Guns, Germs and Steel by Jared Diamond. As soon as I finished this book I knew that I want to read the entire thing again before the end of the year. I’m going to track down the PBS special once I’m done for even more nerdy enjoyment (it’s available on Netflix). The book chronicles the rise of human civilization and exactly why different groups developed modern habits like writing, agriculture or steelsmithing and why other groups remained hunter-gatherers well into the 20th century (and it has nothing to do with ethnic determinism). I’ve already got his second book (Collapse) on the shelf ready to go. If this doesn’t sound like your type of book, I still highly recommend that you peruse it at the bookstore or library – it might just suck you in.

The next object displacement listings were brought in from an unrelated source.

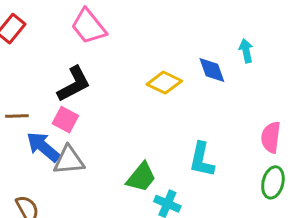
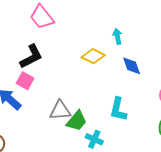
cyan arrow: (246, 51) -> (117, 36), moved
blue diamond: (212, 70) -> (132, 66), moved
gray triangle: (69, 160) -> (60, 110), moved

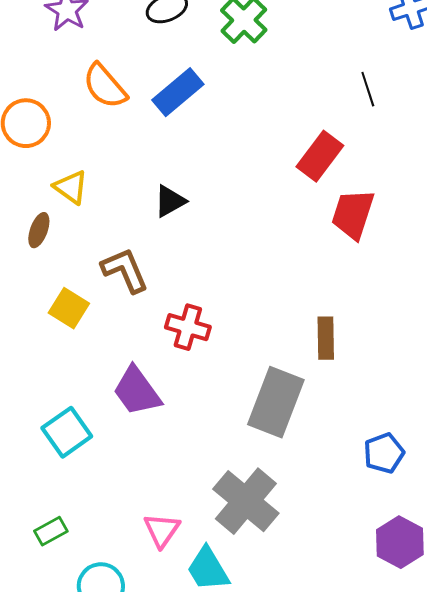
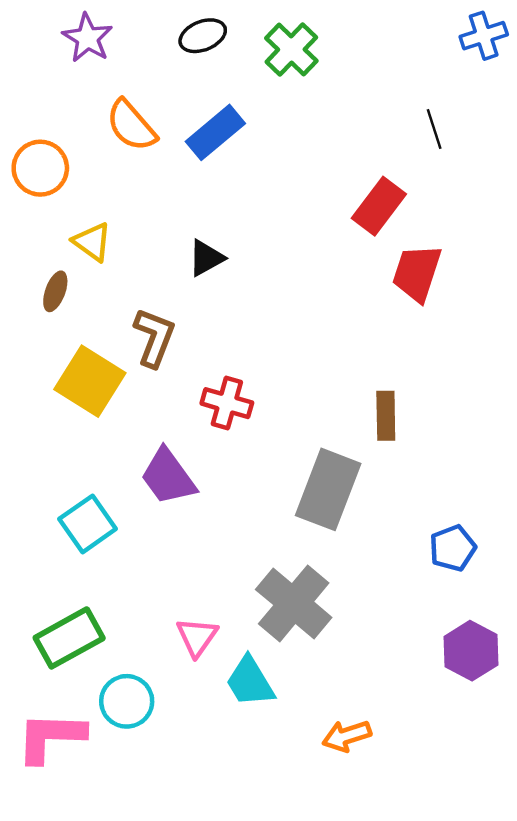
brown L-shape: (125, 270) -> (154, 337), turned 44
yellow square: (69, 308) -> (90, 381), size x1.5
green rectangle: (51, 531) -> (69, 638), size x1.8

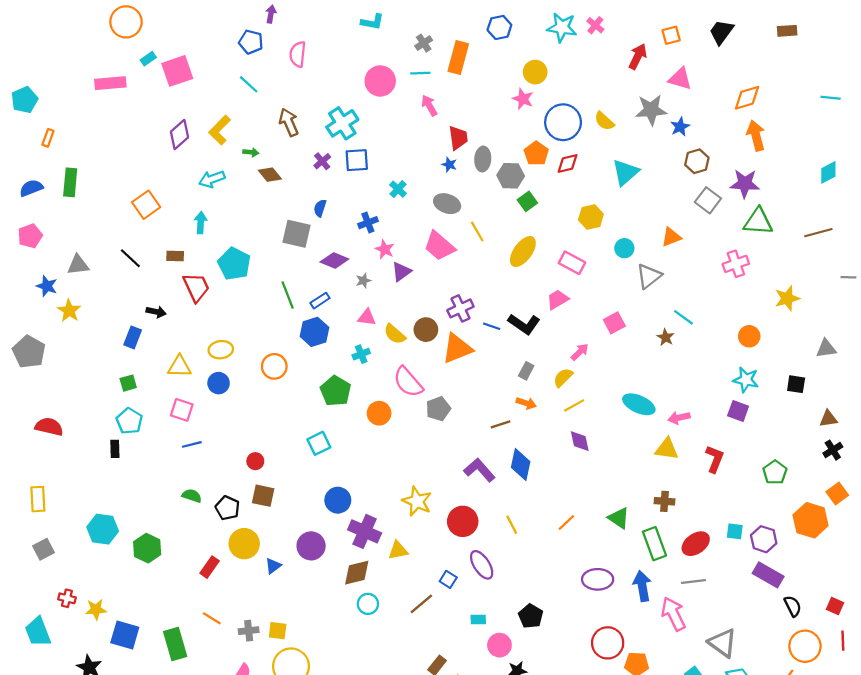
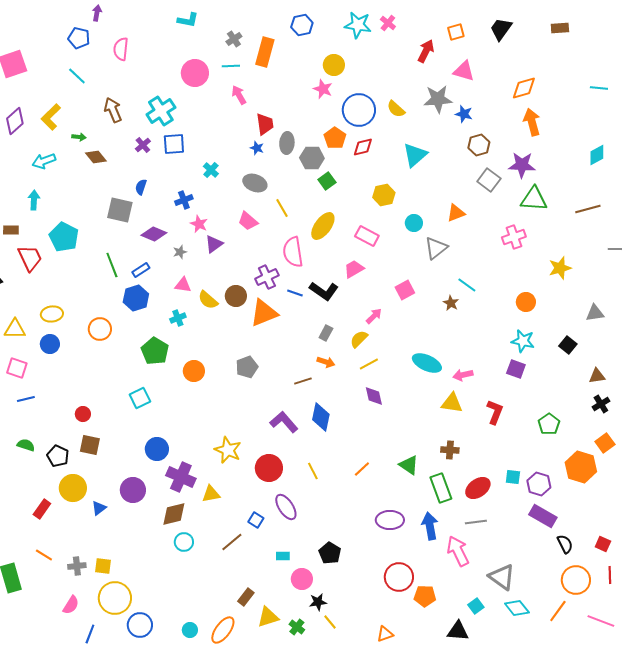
blue star: (680, 127) -> (464, 114), turned -30
pink trapezoid: (439, 246) -> (248, 221), size x0.7
pink semicircle: (408, 382) -> (293, 252), moved, turned 32
black square: (796, 384) -> (568, 345), turned 30

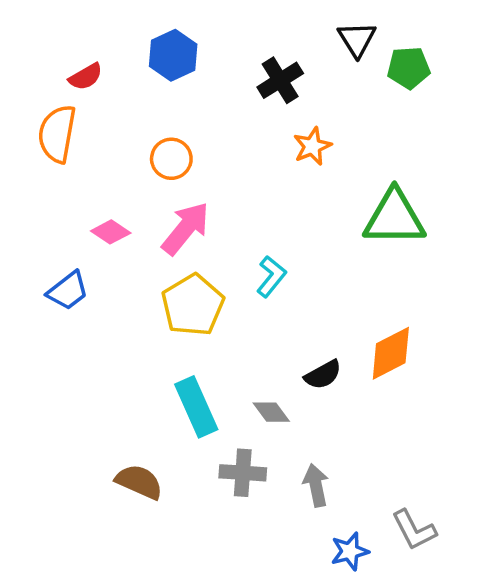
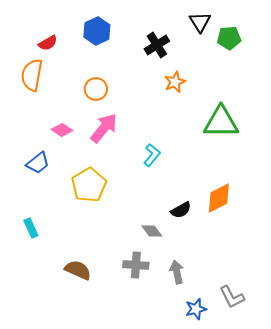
yellow pentagon: (193, 305) -> (89, 185), moved
cyan rectangle: (196, 407) -> (31, 228), moved, size x0.6

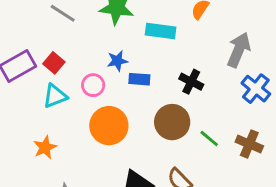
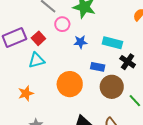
cyan rectangle: (161, 31) -> (112, 43), moved
blue rectangle: (139, 79) -> (98, 67), moved
pink circle: (93, 85) -> (62, 24), moved

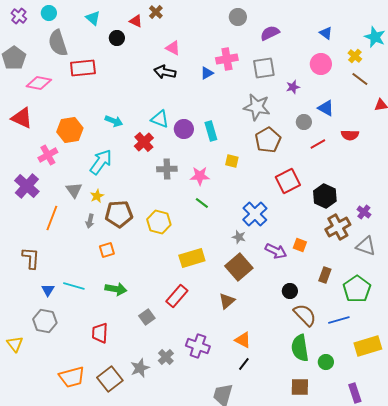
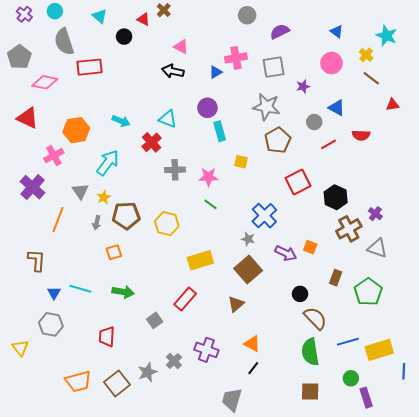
purple circle: (184, 129) -> (207, 108), moved
blue line: (339, 320) -> (348, 342), moved
green circle: (326, 362) -> (351, 378), moved

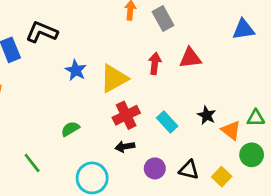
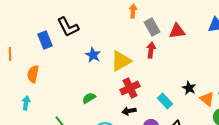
gray rectangle: (163, 18) -> (152, 27), moved
black L-shape: (42, 32) -> (68, 27), turned -140
red triangle: (190, 58) -> (177, 31), moved
cyan rectangle: (167, 122) -> (165, 101), moved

American Theocracy: The Peril and Politics of Radical Religion, Oil, and Borrowed Money in the 21stCentury by Kevin Phillips. Phillips was most noted for predicting the rise of a Republican conservative majority in the 1960s and here he details the three most important forces facing American politics and society: petroleum politics, fundamentalist religion and national/household debt. Before you get all Andy you crazy socialist! on me, know that Phillips is still a highly respected conservative writer – he didn’t ‘switch sides’: he’s outraged that the benefits he’d foreseen may be headed towards collapse. Regardless of your political affiliation (non-US folks might enjoy this as well for a blueprint to the current madness) the book neatly outlines the evolution of forces that might just take the economy down. Read part 3 first – it’ll scare ya.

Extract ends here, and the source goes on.